A smart contract built on the blockchain and attached to a given music can increase the accuracy, speed, and trust of the process by automatically executing contract terms between eligible parties. This will allow more accurate tracking of song usage, faster royalty payments, transparency of contract terms, and income distribution between artists and other stakeholders. It may also undermine or eliminate the role of copyright collection societies, which currently act as central intermediaries in charging rights holders.

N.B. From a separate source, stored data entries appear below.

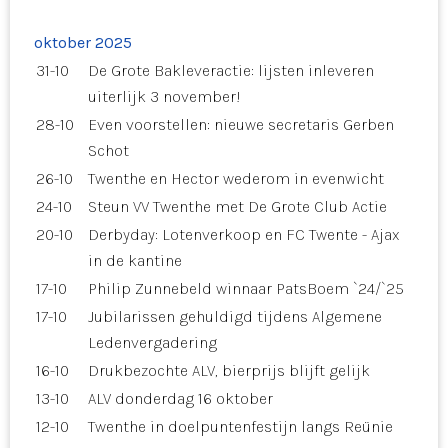
oktober 2025
31-10
De Grote Bakleveractie: lijsten inleveren
uiterlijk 3 november!
28-10
Even voorstellen: nieuwe secretaris Gerben
Schot
26-10
Twenthe en Hector wederom in evenwicht
24-10
Steun VV Twenthe met De Grote Club Actie
20-10
Derbyday: Lotenverkoop en FC Twente - Ajax
in de kantine
17-10
Philip Zunnebeld winnaar PatsBoem `24/`25
17-10
Jubilarissen gehuldigd tijdens Algemene
Ledenvergadering
16-10
Drukbezochte ALV, bierprijs blijft gelijk
13-10
ALV donderdag 16 oktober
12-10
Twenthe in doelpuntenfestijn langs Reünie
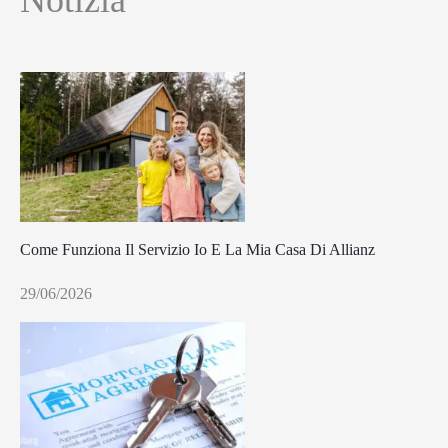
Notizia
Come Funziona Il Servizio Io E La Mia Casa Di Allianz
29/06/2026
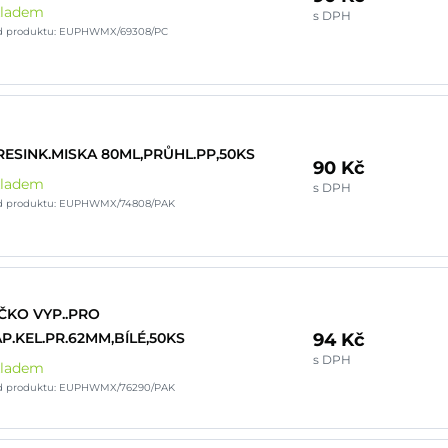
kladem
s DPH
d produktu: EUPHWMX/69308/PC
ESINK.MISKA 80ML,PRŮHL.PP,50KS
90 Kč
kladem
s DPH
d produktu: EUPHWMX/74808/PAK
ČKO VYP..PRO
94 Kč
P.KEL.PR.62MM,BÍLÉ,50KS
s DPH
kladem
d produktu: EUPHWMX/76290/PAK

Consumer-to-consumer sales

As with enhanced tracking of music use, blockchain can enable other types of content owners to better monitor their copyrighted materials. Illegal peer-to-peer file sharing of TV shows, movies, or other content is already common, but file sharing may become a legal practice that can be controlled and monetized. When consumers buy or subscribe to blockchain-hosted content and then share it with friends, content owners can track the distribution and charge a fee. This will create an additional source of income for content creators and provide better transparency in how to use and share copyright-protected assets.

10. Real estate

Some enterprise versions of Ethereum (company customization) can realize the digitization of assets and financial instruments. This enhances the decentralization of ownership, expands access to global markets, increases liquidity, and democratizes access to real estate investment opportunities.

But why is the blockchain ready to provide such important support to the real estate industry? First, by using distributed ledger technology (DLT), it increases trust by increasing transparency. In the real estate field, trust in websites, agencies, and listings is essential. Blockchain also speeds up the contract process, saving time and reducing costs.

Because the daily volume of real estate transactions is so large, a common lease and purchase database is needed more than ever. Blockchain can provide. Upgrading the traditional multiple listing service (MLS) database to a blockchain-based database will create a more transparent ledger system where brokers and agents can view the entire transaction history of the property. The inherent trust system of blockchain makes it an ideal technology for real estate. Real estate companies around the world are using blockchain’s smart contracts and ledger functions to transparently and effectively promote leasing, purchase, investment and even lending.